私が、かつて読んだことのある黄泉の国の神話は、マイルドにしてあったのだと思う。

 

だから、愛する妻の死が受け入れらえず、黄泉の国まで追いかけていったイザナギと、死んでしまったあとも、イザナギのことが忘れられず、愛しくて恋しくて焦がれているイザナミの、「愛」しかない物語が、どうして最後に、

 

〈伊邪那美命言、愛我那勢命、為如此者、汝国之人草、一日絞殺千頭〉

(イザナミノミコト:「愛しいあなたが、このようなことをされるのならば、わたしは一日にあなたの国の人間たちを千人殺してあげましょう。」)

 

〈爾伊邪那岐命詔、愛我那迩妹命、汝為然者、吾一日立千五百産屋〉

(イザナギノミコト:「愛しい女神よ。あなたがそうするなら、わたしは、一日に千五百の産屋(うぶや=出産のために建てる家)を建てましょう。
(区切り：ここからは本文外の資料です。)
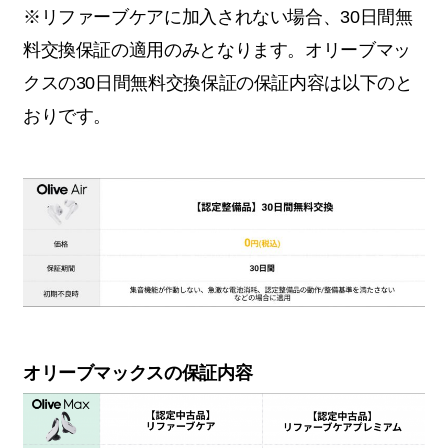
※リファーブケアに加入されない場合、30日間無
料交換保証の適用のみとなります。オリーブマッ
クスの30日間無料交換保証の保証内容は以下のと
おりです。
オリーブマックスの保証内容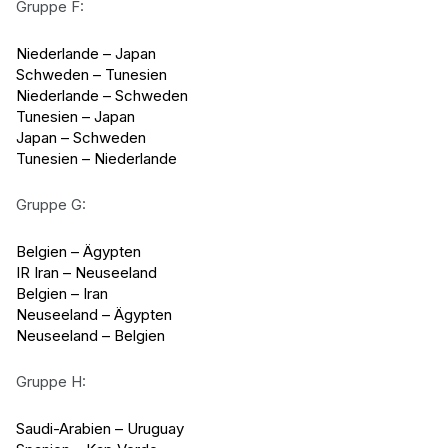
Gruppe F:
Niederlande – Japan
Schweden – Tunesien
Niederlande – Schweden
Tunesien – Japan
Japan – Schweden
Tunesien – Niederlande
Gruppe G:
Belgien – Ägypten
IR Iran – Neuseeland
Belgien – Iran
Neuseeland – Ägypten
Neuseeland – Belgien
Gruppe H:
Saudi-Arabien – Uruguay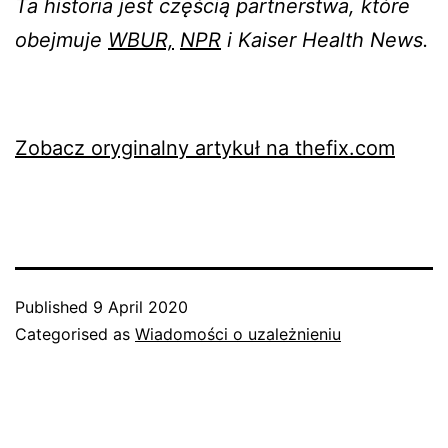
Ta historia jest częścią partnerstwa, które
obejmuje
WBUR,
NPR
i Kaiser Health News.
Zobacz oryginalny artykuł na thefix.com
Published
9 April 2020
Categorised as
Wiadomości o uzależnieniu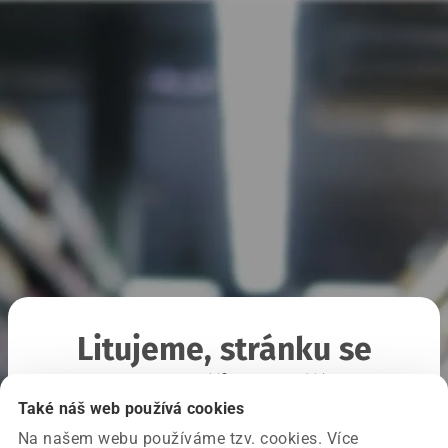
Litujeme, stránku se
nepodařilo načíst
Také náš web používá cookies
Na našem webu používáme tzv. cookies. Více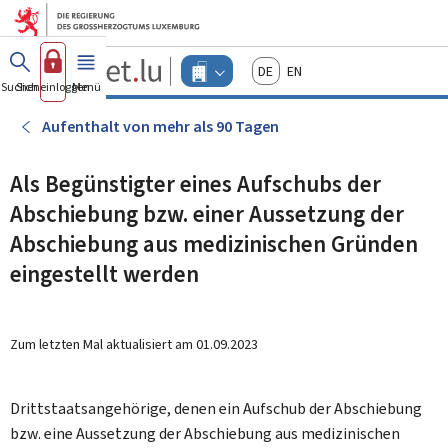
Zum Hauptmenü
Zum Inhalt
Guichet.lu
Deutsch
English
Changer
Suchen
Sich einloggen
Menü
Haupt-
-
d'espace
Unternehmen
-
Aufenthalt von mehr als 90 Tagen
Menu
unternehmen
actif
Als Begünstigter eines Aufschubs der
Abschiebung bzw. einer Aussetzung der
Abschiebung aus medizinischen Gründen
eingestellt werden
Zum letzten Mal aktualisiert am
01.09.2023
Drittstaatsangehörige, denen ein Aufschub der Abschiebung
bzw. eine Aussetzung der Abschiebung aus medizinischen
」)

 

という、一日に千人が絞殺され、千五百人の産屋が立つという、とんでもないバトルで終わるのか、しかも神様たちなのに! という衝撃は大きかった。

 

でも、カードを描いてくださった大和田縁奈さんが、イザナミを描いているあいだ、ずっと、

 

「どうして、ひとりなの? イザナギといっしょじゃないの?」

 

という声が伝わってきたとおっしゃっていたことや、その後のひめ神の話を講座で学ぶうちに、

 

〈想いを伝えあう〉

 

ことが、どれだけ難しく、どれだけ大切かを、痛感している。

 

イザナミは、あのようなことを、口にしたかったわけではなく、イザナギも、このような結果にあるとは、思いもしなかったはずなのだ。

 

特に、神話に登場する男神は、みんな未熟に描かれているので、言わなければわからない。

もしかすると、言ってもわからない。

 

自分勝手な解釈で行動し、約束は破り、相手の言うことをきかずに短絡的に行動する。

 

そんな男神の魅力を引き出し、成功するひめ神は、思いを伝えることに長けていると感じた。

クシナダヒメも、スセリヒメも。

 

イザナミは、最初のひめ神なので、反面教師として登場しているのだと思う。

 

イザナミができなかったことを、私たちは意識すればいい。

 

〈イザナミは、どうすればよかったのか〉

 

そのことを教えてくれているのが、日本書紀に描かれた物語だと思う。

古事記には登場しない「ククリヒメ」というひめ神が登場し、イザナギとイザナミの仲をとりもつ。

 

〈ククリヒメは、イザナギに何を伝えたのか〉

 

それは、イザナミがイザナギに伝えたくて、伝えられなかった思いではないだろうかと、山下先生は講座の中でおっしゃっていた。


記述がないので、真実はわからない。

でも、きっとそうだと思う。

 

***

イザナミノミコト

 

イザナミのカードが出たので、「ひめ」という基本の使命を、自分の中に響かせてみる。

 

〈自分がリードすることを手放す〉

〈なせ、そうしてほしいか、そうしてほしくないかを、素直に、ていねいに、伝えてみる〉

〈根底にある愛を、自分の中にも、相手の中にも、感じあう〉

 

ひとりでは、産みだせないものがあるから。

カードの中で、イザナミが手にしているのは、イザナギの勾玉なのだそうだ。